Nor have there been any apologies of expressions of regret from White House staffers also shown to have lied, repeatedly, to the American people. Sarah Huckabee Sanders, Trump’s press secretary, couldn’t bring herself to say she was sorry for lying to reporters, probably because she and they all know she is going to continue to do. Kellyanne Conway? She called on the media and Democrats to apologize to Trump. No one, as far as anyone knows, has been fired for what Mueller’s found, no one held publicly accountable, largely because most of those actors already resigned or were fired from this White House.
This team is going to continue to act this way until they are forced legally and politically to back down. But we can’t wait for the courts to sort it out, especially with the Supreme Court at its most conservative point in nearly a century. And it’s no answer to say that the presidential election of 2020 is the fairest way to resolve this problem. There are 640 days left of the Trump presidency (even if he is not re-elected next November) and each day without a reckoning for what Trump has done is an insult to the Constitution as we have known it. If the Democrats don’t at least hold impeachment hearings, they’ll be derelict in their duty.
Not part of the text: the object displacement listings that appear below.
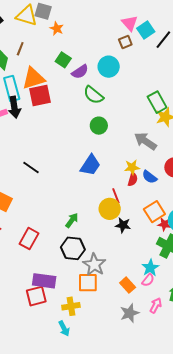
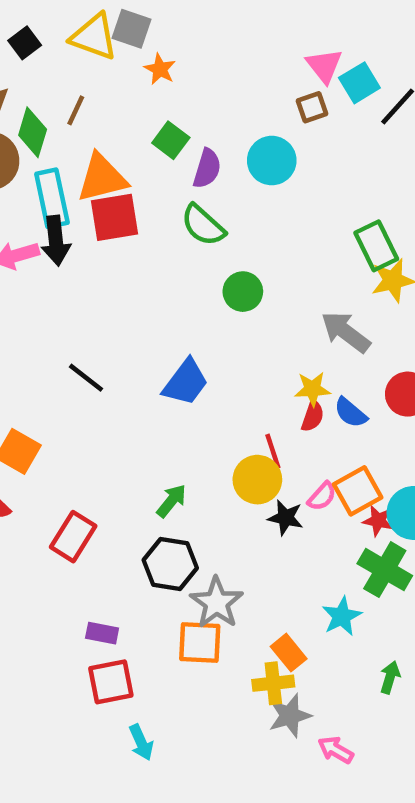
purple semicircle: (80, 72) -> (207, 169), turned -42
green semicircle: (93, 95) -> (203, 225), moved
blue trapezoid: (90, 165) -> (186, 382), moved
pink semicircle: (148, 280) -> (322, 496), moved
purple rectangle: (44, 281) -> (102, 633), size x0.6
red square: (36, 296) -> (111, 682), moved
pink arrow: (156, 305) -> (336, 750), moved, turned -91
yellow cross: (71, 306) -> (273, 683), moved

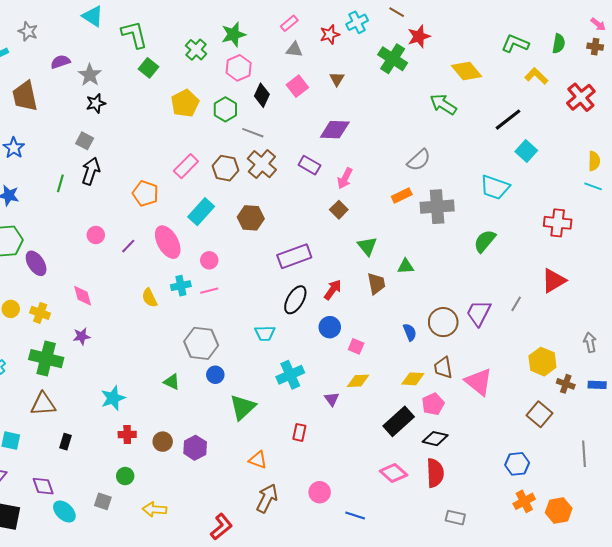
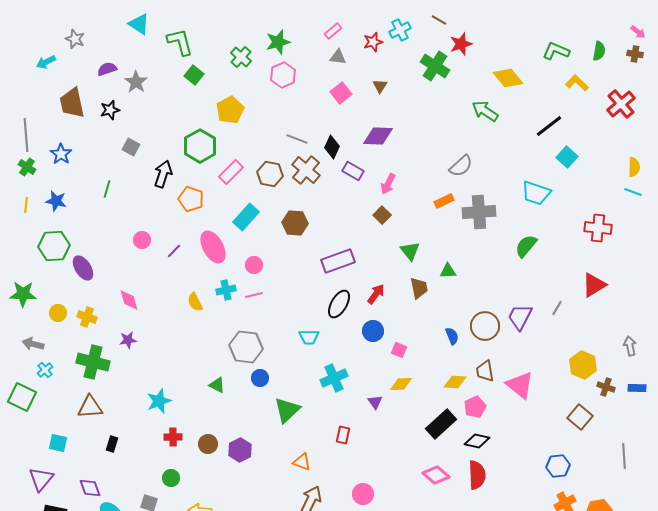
black diamond: (262, 95) -> (332, 147), moved
black star: (96, 103) -> (110, 110), moved
green hexagon: (225, 109) -> (200, 146), moved, size x1.4
black arrow: (91, 171) -> (163, 174), moved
One of the least forgivable things President Barack Obama did during his White House tenure was his decision to “look forward,” not backward, when he had the opportunity to hold accountable those responsible for the Bush administration’s torture tactics in the war on terror. Obama’s choice to live and let live for the sake of political comity with Republicans is why we have a torture apologist today at the CIA. Congressional Democrats would be making the same mistake now if they don’t do everything in their power to hold Trump and his fellow obstructionists accountable for the way they’ve degraded the White House and the rule of law.
The Mueller report, in other words, cannot be considered the end, as Republicans hope it will be, because we still may see more indictments. It should be seen instead as a segue to the legislature’s prime role in this constitutional drama. The special counsel has to testify in public on television to answer questions left behind by his work product. So, too, does Attorney General William Barr, outed last week as just another partisan hack more worried about pleasing his boss, the president, than with executing his constitutional duties as the nation’s chief law enforcement officer. So, too, must former White House counsel Don McGahn.
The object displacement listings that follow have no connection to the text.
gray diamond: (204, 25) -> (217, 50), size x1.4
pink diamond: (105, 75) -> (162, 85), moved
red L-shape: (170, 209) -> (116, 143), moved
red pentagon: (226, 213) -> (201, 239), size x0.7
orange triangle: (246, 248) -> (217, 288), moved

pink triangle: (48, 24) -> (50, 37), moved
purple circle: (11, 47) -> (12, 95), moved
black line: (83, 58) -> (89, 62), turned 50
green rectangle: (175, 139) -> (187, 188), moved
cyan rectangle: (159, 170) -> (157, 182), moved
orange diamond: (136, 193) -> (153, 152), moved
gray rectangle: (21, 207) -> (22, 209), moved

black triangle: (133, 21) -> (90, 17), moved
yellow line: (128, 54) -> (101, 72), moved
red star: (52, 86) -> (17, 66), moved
The Democrats cannot walk away from this fight now because capitulation won’t end the fight. Trump is telling us, loudly and proudly through one tweet after another, that he’s not going to change a thing about the way he does business despite what Mueller found. Already his man at the Justice Department, William Barr, is enabling conspiracy theories about “spying” on the Trump campaign in 2016. Already his defrocked mouthpiece Rudy Giuliani is signaling there will be more shady contacts with the Russians and other foreign powers able and willing to spy on Democrats.
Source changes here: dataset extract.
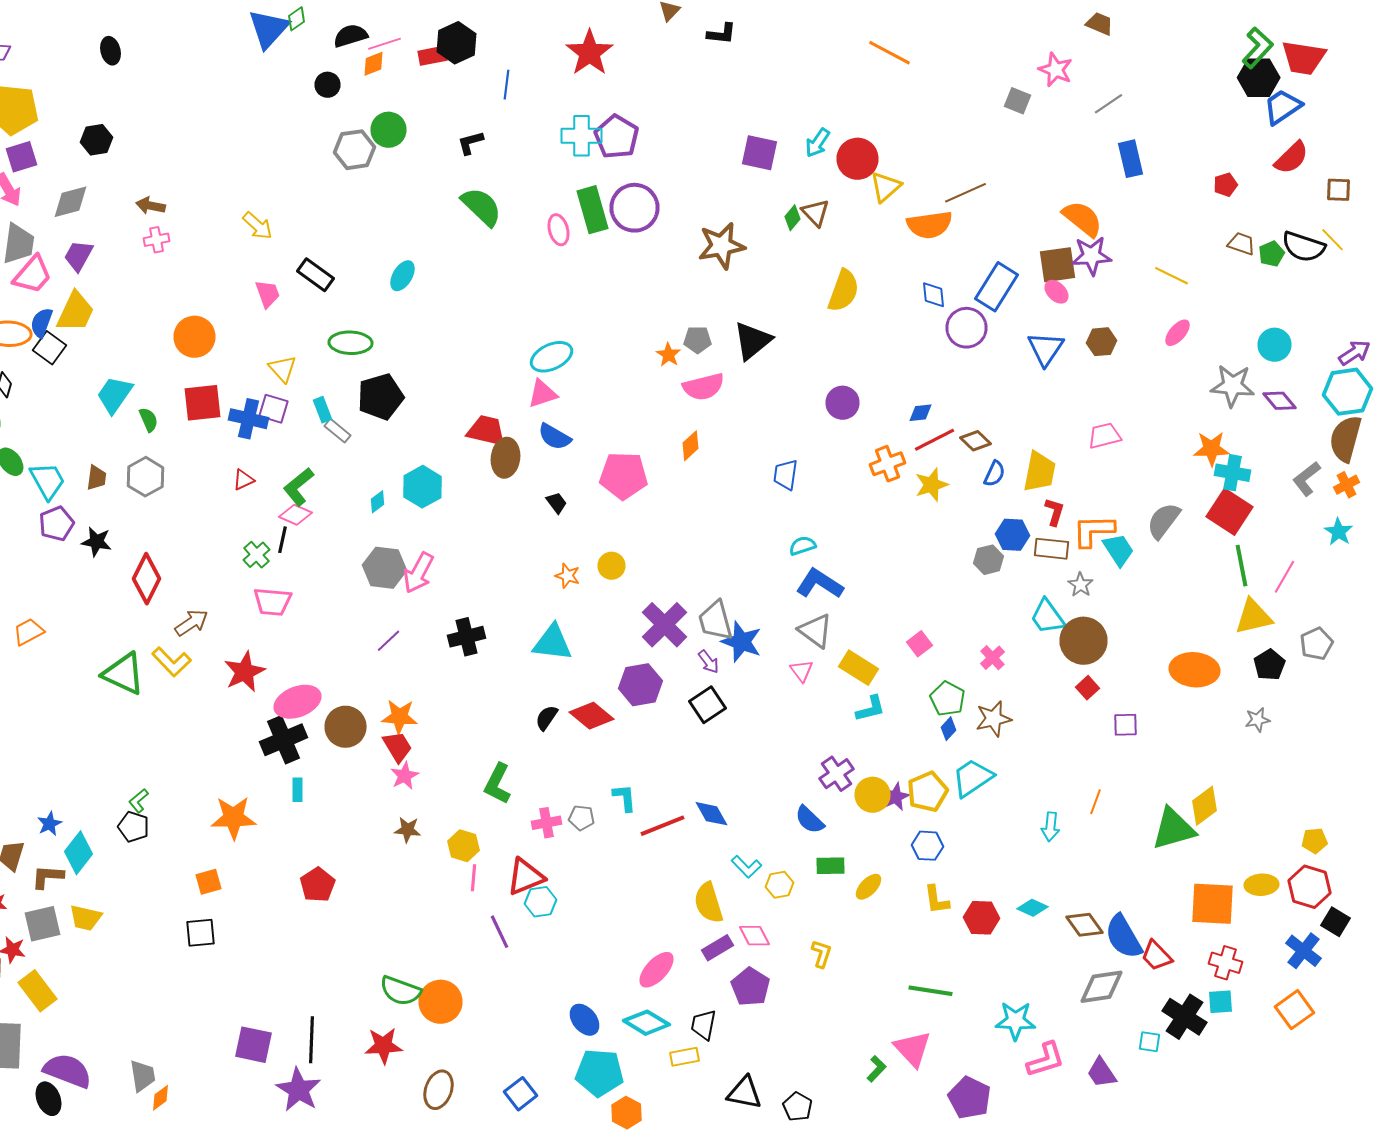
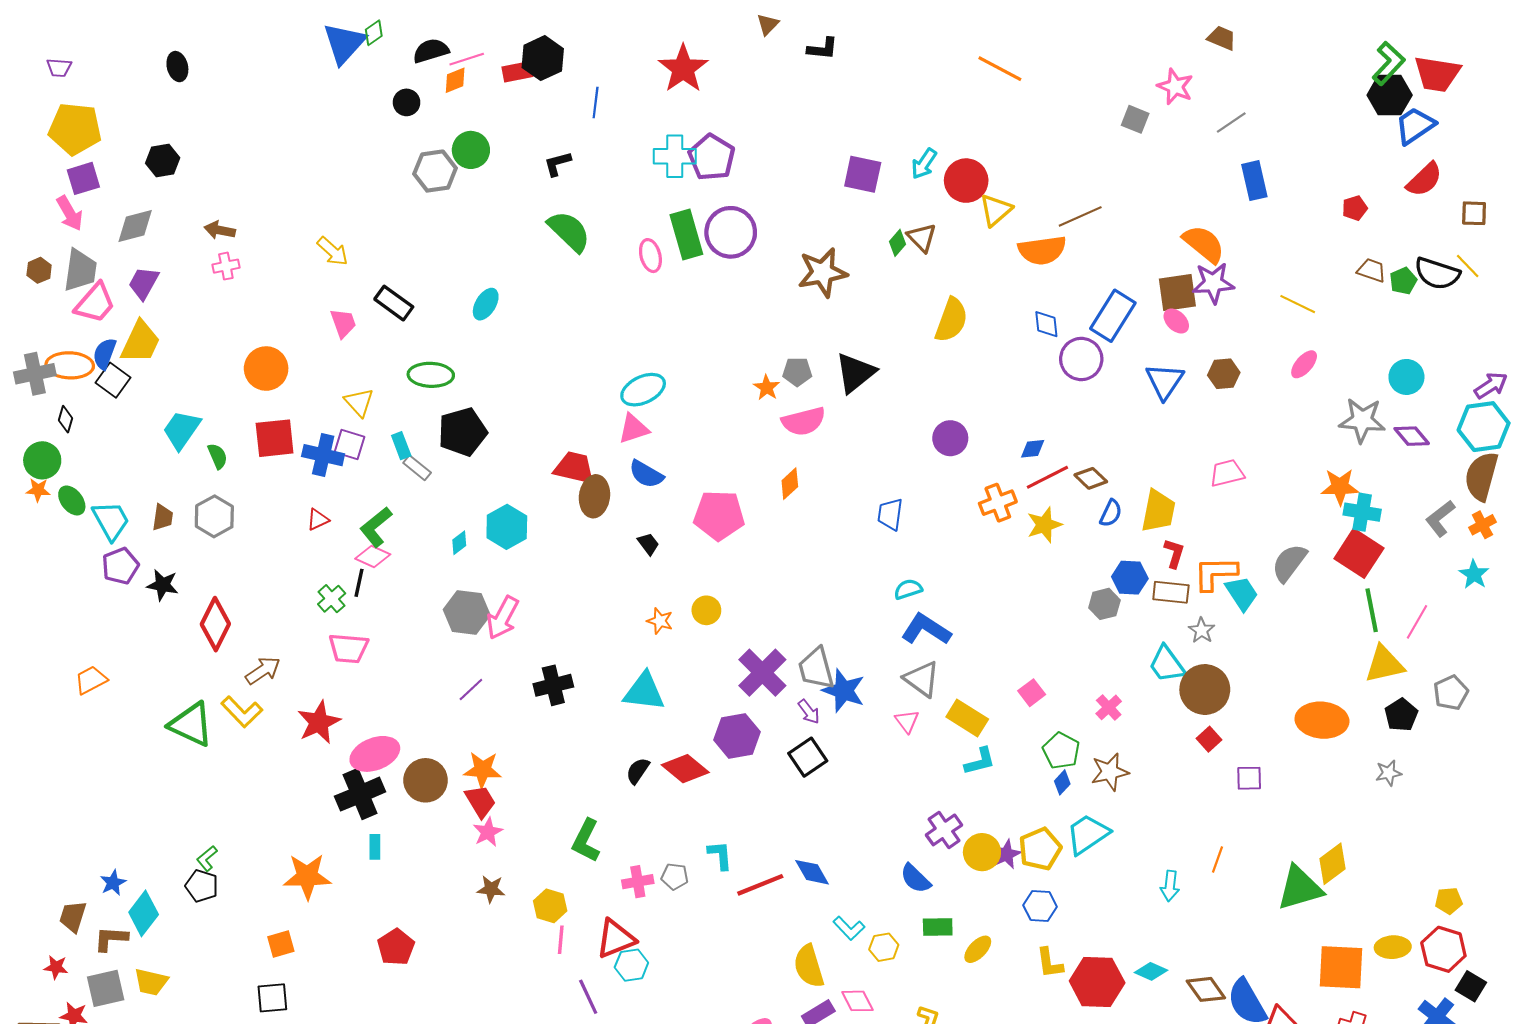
red hexagon: (982, 918) -> (1097, 982), size x1.4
In the end, this is the story of a group of suspects who, having avoided an initial indictment without being exonerated, are running around town deriding the police and prosecutors and promising to commit more crimes because they are convinced they are above the law. In the real world, folks like this ultimately get what’s coming to them. In this world, the world where the president lies and his party covers up for him, that’s called impeachment. Or so the Constitution says, anyway. House Democrats have to do the right thing here. The right thing is to hold impeachment hearings. And they can do that and run the House at the same time.